--- PROBLEM REQUIREMENTS ---
Wherever the line with "cantera de ciudadanos con templanza." sits in the listing below, transcribe from it up to and including the line with "trámite de acreditación burocrática; es la", exactly, and leave the remaining lines out.

--- EXTRACTED ENTRIES ---
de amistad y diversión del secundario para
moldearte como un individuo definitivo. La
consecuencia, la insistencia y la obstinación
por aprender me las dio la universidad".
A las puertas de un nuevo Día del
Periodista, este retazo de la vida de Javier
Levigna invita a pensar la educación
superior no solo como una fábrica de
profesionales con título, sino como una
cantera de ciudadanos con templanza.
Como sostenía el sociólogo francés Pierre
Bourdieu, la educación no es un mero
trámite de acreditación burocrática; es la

...

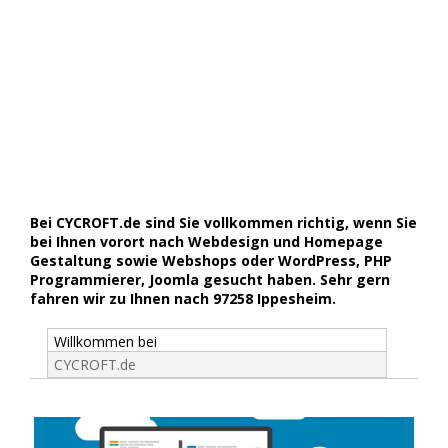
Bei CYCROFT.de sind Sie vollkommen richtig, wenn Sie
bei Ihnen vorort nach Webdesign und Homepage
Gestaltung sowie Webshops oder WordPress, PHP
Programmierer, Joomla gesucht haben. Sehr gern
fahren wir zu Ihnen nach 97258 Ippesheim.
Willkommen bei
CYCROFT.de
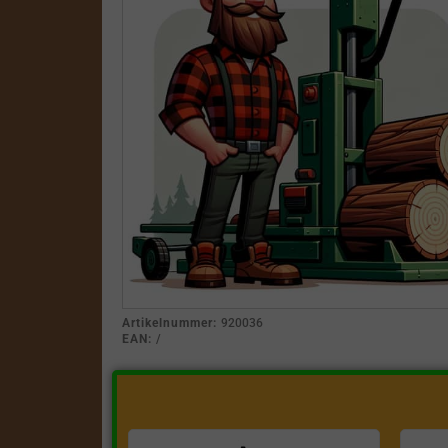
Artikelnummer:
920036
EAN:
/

--- TASK SOLUTION ---
cantera de ciudadanos con templanza.
Como sostenía el sociólogo francés Pierre
Bourdieu, la educación no es un mero
trámite de acreditación burocrática; es la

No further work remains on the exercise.